TASK REQUIREMENTS: Could you write out the records exactly as they are given?

STORED DATA:
* * * * *

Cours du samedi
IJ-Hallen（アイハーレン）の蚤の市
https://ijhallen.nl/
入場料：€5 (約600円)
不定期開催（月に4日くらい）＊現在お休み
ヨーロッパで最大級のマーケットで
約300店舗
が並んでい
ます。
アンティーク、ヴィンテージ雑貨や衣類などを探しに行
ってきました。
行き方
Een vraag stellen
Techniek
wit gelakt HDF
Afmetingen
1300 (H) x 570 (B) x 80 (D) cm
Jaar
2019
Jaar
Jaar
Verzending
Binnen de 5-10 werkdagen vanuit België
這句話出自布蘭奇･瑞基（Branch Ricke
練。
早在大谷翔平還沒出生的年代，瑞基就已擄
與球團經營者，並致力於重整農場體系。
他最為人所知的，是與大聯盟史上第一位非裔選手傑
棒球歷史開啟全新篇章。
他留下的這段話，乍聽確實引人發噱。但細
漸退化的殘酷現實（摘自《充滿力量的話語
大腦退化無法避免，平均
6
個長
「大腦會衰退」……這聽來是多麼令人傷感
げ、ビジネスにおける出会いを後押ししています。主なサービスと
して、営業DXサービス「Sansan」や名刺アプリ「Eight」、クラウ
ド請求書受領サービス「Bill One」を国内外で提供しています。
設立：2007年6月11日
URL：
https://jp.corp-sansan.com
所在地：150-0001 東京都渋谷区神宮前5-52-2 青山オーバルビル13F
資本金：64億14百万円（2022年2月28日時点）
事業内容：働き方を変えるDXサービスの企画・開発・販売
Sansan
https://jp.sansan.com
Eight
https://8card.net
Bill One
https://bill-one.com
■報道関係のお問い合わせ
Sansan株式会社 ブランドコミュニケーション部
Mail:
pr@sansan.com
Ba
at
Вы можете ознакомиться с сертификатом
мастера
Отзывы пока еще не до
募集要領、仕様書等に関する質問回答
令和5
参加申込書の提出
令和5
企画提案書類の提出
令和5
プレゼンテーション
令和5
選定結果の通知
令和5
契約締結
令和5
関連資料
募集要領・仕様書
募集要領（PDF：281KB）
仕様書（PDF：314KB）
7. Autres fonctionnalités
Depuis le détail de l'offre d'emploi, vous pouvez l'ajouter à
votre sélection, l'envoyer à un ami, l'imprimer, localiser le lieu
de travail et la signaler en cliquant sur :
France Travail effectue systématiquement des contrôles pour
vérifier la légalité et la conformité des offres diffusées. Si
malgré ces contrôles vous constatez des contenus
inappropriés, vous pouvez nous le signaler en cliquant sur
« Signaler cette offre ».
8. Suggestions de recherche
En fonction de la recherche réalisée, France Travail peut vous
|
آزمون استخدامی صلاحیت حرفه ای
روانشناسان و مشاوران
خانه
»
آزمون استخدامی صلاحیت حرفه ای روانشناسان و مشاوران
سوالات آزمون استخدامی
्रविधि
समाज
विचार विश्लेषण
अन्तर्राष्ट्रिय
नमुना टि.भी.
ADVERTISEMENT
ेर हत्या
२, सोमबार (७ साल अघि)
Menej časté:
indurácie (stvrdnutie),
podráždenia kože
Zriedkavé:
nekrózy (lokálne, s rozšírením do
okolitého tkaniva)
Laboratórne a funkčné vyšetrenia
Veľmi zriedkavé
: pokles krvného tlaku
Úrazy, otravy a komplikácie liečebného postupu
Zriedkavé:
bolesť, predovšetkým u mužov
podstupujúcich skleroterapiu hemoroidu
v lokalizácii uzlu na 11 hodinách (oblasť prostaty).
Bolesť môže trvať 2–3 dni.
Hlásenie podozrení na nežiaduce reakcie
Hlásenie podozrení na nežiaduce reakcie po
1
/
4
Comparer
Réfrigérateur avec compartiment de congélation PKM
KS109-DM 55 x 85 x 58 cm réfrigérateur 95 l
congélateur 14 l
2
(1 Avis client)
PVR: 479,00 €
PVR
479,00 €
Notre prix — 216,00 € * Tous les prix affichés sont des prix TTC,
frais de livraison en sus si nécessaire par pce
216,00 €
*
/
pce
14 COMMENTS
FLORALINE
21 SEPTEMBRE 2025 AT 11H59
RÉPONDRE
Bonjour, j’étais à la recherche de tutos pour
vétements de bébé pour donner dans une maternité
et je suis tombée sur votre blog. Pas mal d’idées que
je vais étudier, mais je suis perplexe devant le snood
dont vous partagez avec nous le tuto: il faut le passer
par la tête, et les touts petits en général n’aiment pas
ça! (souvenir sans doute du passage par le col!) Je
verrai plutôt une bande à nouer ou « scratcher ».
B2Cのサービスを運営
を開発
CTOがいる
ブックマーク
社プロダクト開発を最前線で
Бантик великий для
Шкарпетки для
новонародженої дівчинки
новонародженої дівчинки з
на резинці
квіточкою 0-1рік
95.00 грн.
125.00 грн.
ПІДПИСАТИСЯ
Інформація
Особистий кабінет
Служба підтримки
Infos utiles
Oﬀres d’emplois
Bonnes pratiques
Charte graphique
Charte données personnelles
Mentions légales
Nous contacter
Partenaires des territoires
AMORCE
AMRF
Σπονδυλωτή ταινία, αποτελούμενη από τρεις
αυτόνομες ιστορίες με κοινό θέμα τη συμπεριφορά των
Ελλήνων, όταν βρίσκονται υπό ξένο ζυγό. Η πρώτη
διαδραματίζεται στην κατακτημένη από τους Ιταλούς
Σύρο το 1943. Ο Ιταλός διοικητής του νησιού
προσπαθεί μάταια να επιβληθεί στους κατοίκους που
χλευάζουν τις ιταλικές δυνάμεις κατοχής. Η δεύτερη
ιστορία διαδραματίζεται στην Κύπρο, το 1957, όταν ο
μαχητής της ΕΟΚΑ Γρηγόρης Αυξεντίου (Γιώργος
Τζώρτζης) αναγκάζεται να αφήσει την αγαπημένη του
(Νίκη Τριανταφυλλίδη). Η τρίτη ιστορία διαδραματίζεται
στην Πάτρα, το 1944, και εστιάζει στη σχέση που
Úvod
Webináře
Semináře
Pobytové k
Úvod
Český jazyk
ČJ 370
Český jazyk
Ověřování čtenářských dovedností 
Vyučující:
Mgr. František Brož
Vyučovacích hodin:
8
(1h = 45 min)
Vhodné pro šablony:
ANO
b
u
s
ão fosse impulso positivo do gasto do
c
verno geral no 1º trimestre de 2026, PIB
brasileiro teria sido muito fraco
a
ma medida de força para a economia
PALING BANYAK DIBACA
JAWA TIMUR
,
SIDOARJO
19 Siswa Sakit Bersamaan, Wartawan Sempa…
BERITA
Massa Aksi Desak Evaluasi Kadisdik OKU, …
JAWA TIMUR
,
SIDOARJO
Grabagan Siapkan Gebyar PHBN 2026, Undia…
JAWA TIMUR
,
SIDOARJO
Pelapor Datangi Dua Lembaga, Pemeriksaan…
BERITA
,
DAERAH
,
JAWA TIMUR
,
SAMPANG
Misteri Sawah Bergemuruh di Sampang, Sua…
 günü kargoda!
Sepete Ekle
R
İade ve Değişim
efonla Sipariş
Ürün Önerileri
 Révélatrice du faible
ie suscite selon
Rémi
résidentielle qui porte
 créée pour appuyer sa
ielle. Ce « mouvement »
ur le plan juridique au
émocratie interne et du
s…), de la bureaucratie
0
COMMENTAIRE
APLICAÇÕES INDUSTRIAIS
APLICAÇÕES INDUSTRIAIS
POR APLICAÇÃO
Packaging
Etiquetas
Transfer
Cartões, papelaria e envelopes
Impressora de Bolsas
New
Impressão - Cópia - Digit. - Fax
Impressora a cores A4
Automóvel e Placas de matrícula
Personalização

* * * * *

COMPLETED TASK:
Cours du samedi
IJ-Hallen（アイハーレン）の蚤の市
https://ijhallen.nl/
入場料：€5 (約600円)
不定期開催（月に4日くらい）＊現在お休み
ヨーロッパで最大級のマーケットで
約300店舗
が並んでい
ます。
アンティーク、ヴィンテージ雑貨や衣類などを探しに行
ってきました。
行き方
Een vraag stellen
Techniek
wit gelakt HDF
Afmetingen
1300 (H) x 570 (B) x 80 (D) cm
Jaar
2019
Jaar
Jaar
Verzending
Binnen de 5-10 werkdagen vanuit België
這句話出自布蘭奇･瑞基（Branch Ricke
練。
早在大谷翔平還沒出生的年代，瑞基就已擄
與球團經營者，並致力於重整農場體系。
他最為人所知的，是與大聯盟史上第一位非裔選手傑
棒球歷史開啟全新篇章。
他留下的這段話，乍聽確實引人發噱。但細
漸退化的殘酷現實（摘自《充滿力量的話語
大腦退化無法避免，平均
6
個長
「大腦會衰退」……這聽來是多麼令人傷感
げ、ビジネスにおける出会いを後押ししています。主なサービスと
して、営業DXサービス「Sansan」や名刺アプリ「Eight」、クラウ
ド請求書受領サービス「Bill One」を国内外で提供しています。
設立：2007年6月11日
URL：
https://jp.corp-sansan.com
所在地：150-0001 東京都渋谷区神宮前5-52-2 青山オーバルビル13F
資本金：64億14百万円（2022年2月28日時点）
事業内容：働き方を変えるDXサービスの企画・開発・販売
Sansan
https://jp.sansan.com
Eight
https://8card.net
Bill One
https://bill-one.com
■報道関係のお問い合わせ
Sansan株式会社 ブランドコミュニケーション部
Mail:
pr@sansan.com
Ba
at
Вы можете ознакомиться с сертификатом
мастера
Отзывы пока еще не до
募集要領、仕様書等に関する質問回答
令和5
参加申込書の提出
令和5
企画提案書類の提出
令和5
プレゼンテーション
令和5
選定結果の通知
令和5
契約締結
令和5
関連資料
募集要領・仕様書
募集要領（PDF：281KB）
仕様書（PDF：314KB）
7. Autres fonctionnalités
Depuis le détail de l'offre d'emploi, vous pouvez l'ajouter à
votre sélection, l'envoyer à un ami, l'imprimer, localiser le lieu
de travail et la signaler en cliquant sur :
France Travail effectue systématiquement des contrôles pour
vérifier la légalité et la conformité des offres diffusées. Si
malgré ces contrôles vous constatez des contenus
inappropriés, vous pouvez nous le signaler en cliquant sur
« Signaler cette offre ».
8. Suggestions de recherche
En fonction de la recherche réalisée, France Travail peut vous
|
آزمون استخدامی صلاحیت حرفه ای
روانشناسان و مشاوران
خانه
»
آزمون استخدامی صلاحیت حرفه ای روانشناسان و مشاوران
سوالات آزمون استخدامی
्रविधि
समाज
विचार विश्लेषण
अन्तर्राष्ट्रिय
नमुना टि.भी.
ADVERTISEMENT
ेर हत्या
२, सोमबार (७ साल अघि)
Menej časté:
indurácie (stvrdnutie),
podráždenia kože
Zriedkavé:
nekrózy (lokálne, s rozšírením do
okolitého tkaniva)
Laboratórne a funkčné vyšetrenia
Veľmi zriedkavé
: pokles krvného tlaku
Úrazy, otravy a komplikácie liečebného postupu
Zriedkavé:
bolesť, predovšetkým u mužov
podstupujúcich skleroterapiu hemoroidu
v lokalizácii uzlu na 11 hodinách (oblasť prostaty).
Bolesť môže trvať 2–3 dni.
Hlásenie podozrení na nežiaduce reakcie
Hlásenie podozrení na nežiaduce reakcie po
1
/
4
Comparer
Réfrigérateur avec compartiment de congélation PKM
KS109-DM 55 x 85 x 58 cm réfrigérateur 95 l
congélateur 14 l
2
(1 Avis client)
PVR: 479,00 €
PVR
479,00 €
Notre prix — 216,00 € * Tous les prix affichés sont des prix TTC,
frais de livraison en sus si nécessaire par pce
216,00 €
*
/
pce
14 COMMENTS
FLORALINE
21 SEPTEMBRE 2025 AT 11H59
RÉPONDRE
Bonjour, j’étais à la recherche de tutos pour
vétements de bébé pour donner dans une maternité
et je suis tombée sur votre blog. Pas mal d’idées que
je vais étudier, mais je suis perplexe devant le snood
dont vous partagez avec nous le tuto: il faut le passer
par la tête, et les touts petits en général n’aiment pas
ça! (souvenir sans doute du passage par le col!) Je
verrai plutôt une bande à nouer ou « scratcher ».
B2Cのサービスを運営
を開発
CTOがいる
ブックマーク
社プロダクト開発を最前線で
Бантик великий для
Шкарпетки для
новонародженої дівчинки
новонародженої дівчинки з
на резинці
квіточкою 0-1рік
95.00 грн.
125.00 грн.
ПІДПИСАТИСЯ
Інформація
Особистий кабінет
Служба підтримки
Infos utiles
Oﬀres d’emplois
Bonnes pratiques
Charte graphique
Charte données personnelles
Mentions légales
Nous contacter
Partenaires des territoires
AMORCE
AMRF
Σπονδυλωτή ταινία, αποτελούμενη από τρεις
αυτόνομες ιστορίες με κοινό θέμα τη συμπεριφορά των
Ελλήνων, όταν βρίσκονται υπό ξένο ζυγό. Η πρώτη
διαδραματίζεται στην κατακτημένη από τους Ιταλούς
Σύρο το 1943. Ο Ιταλός διοικητής του νησιού
προσπαθεί μάταια να επιβληθεί στους κατοίκους που
χλευάζουν τις ιταλικές δυνάμεις κατοχής. Η δεύτερη
ιστορία διαδραματίζεται στην Κύπρο, το 1957, όταν ο
μαχητής της ΕΟΚΑ Γρηγόρης Αυξεντίου (Γιώργος
Τζώρτζης) αναγκάζεται να αφήσει την αγαπημένη του
(Νίκη Τριανταφυλλίδη). Η τρίτη ιστορία διαδραματίζεται
στην Πάτρα, το 1944, και εστιάζει στη σχέση που
Úvod
Webináře
Semináře
Pobytové k
Úvod
Český jazyk
ČJ 370
Český jazyk
Ověřování čtenářských dovedností 
Vyučující:
Mgr. František Brož
Vyučovacích hodin:
8
(1h = 45 min)
Vhodné pro šablony:
ANO
b
u
s
ão fosse impulso positivo do gasto do
c
verno geral no 1º trimestre de 2026, PIB
brasileiro teria sido muito fraco
a
ma medida de força para a economia
PALING BANYAK DIBACA
JAWA TIMUR
,
SIDOARJO
19 Siswa Sakit Bersamaan, Wartawan Sempa…
BERITA
Massa Aksi Desak Evaluasi Kadisdik OKU, …
JAWA TIMUR
,
SIDOARJO
Grabagan Siapkan Gebyar PHBN 2026, Undia…
JAWA TIMUR
,
SIDOARJO
Pelapor Datangi Dua Lembaga, Pemeriksaan…
BERITA
,
DAERAH
,
JAWA TIMUR
,
SAMPANG
Misteri Sawah Bergemuruh di Sampang, Sua…
 günü kargoda!
Sepete Ekle
R
İade ve Değişim
efonla Sipariş
Ürün Önerileri
 Révélatrice du faible
ie suscite selon
Rémi
résidentielle qui porte
 créée pour appuyer sa
ielle. Ce « mouvement »
ur le plan juridique au
émocratie interne et du
s…), de la bureaucratie
0
COMMENTAIRE
APLICAÇÕES INDUSTRIAIS
APLICAÇÕES INDUSTRIAIS
POR APLICAÇÃO
Packaging
Etiquetas
Transfer
Cartões, papelaria e envelopes
Impressora de Bolsas
New
Impressão - Cópia - Digit. - Fax
Impressora a cores A4
Automóvel e Placas de matrícula
Personalização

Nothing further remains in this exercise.